* **What this task involves**
Leave out the pictures and output exactly the lines below from the one with "Livres Futurs" down to the one with "Recommended by", both of them included.

***** Data extracts

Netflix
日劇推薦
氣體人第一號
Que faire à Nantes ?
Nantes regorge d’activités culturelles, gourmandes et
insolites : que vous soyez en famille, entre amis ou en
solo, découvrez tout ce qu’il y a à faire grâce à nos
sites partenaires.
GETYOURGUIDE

**********
***** Data extracts

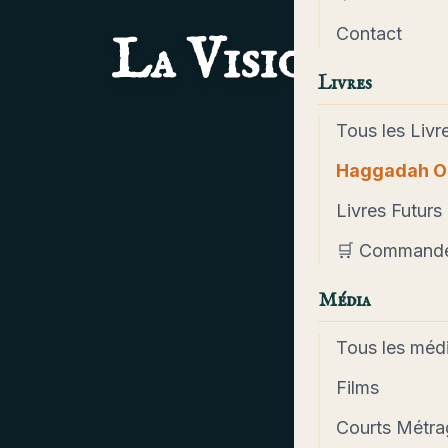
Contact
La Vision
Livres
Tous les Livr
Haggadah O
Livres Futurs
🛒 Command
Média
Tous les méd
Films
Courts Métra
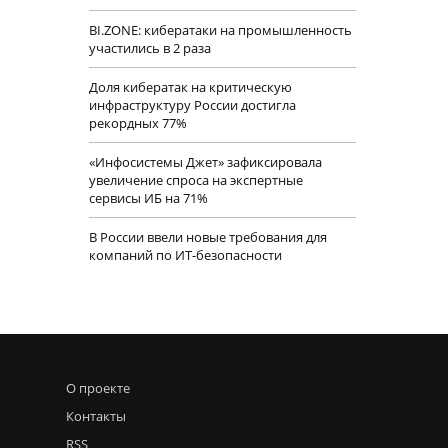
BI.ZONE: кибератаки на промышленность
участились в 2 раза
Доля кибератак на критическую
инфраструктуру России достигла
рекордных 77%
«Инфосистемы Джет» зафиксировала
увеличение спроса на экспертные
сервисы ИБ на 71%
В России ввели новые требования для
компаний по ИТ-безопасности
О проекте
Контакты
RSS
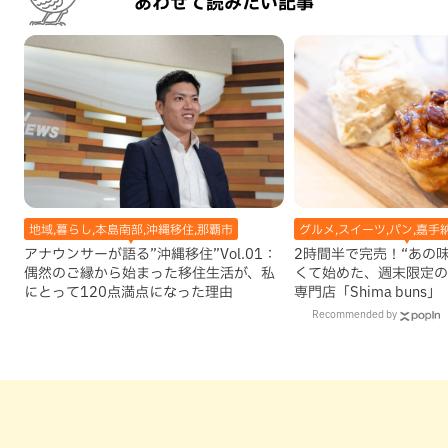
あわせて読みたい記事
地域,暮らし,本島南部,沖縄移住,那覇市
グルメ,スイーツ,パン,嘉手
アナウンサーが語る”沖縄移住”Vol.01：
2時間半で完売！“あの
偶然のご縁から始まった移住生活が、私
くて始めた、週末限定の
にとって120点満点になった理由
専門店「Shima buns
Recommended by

**********

* **Response to the exercise**
Livres Futurs
🛒 Command
Média
Tous les méd
Films
Courts Métra
BI.ZONE: кибератаки на промышленность
участились в 2 раза
Доля кибератак на критическую
инфраструктуру России достигла
рекордных 77%
«Инфосистемы Джет» зафиксировала
увеличение спроса на экспертные
сервисы ИБ на 71%
В России ввели новые требования для
компаний по ИТ-безопасности
О проекте
Контакты
RSS
あわせて読みたい記事
地域,暮らし,本島南部,沖縄移住,那覇市
グルメ,スイーツ,パン,嘉手
アナウンサーが語る”沖縄移住”Vol.01：
2時間半で完売！“あの
偶然のご縁から始まった移住生活が、私
くて始めた、週末限定の
にとって120点満点になった理由
専門店「Shima buns
Recommended by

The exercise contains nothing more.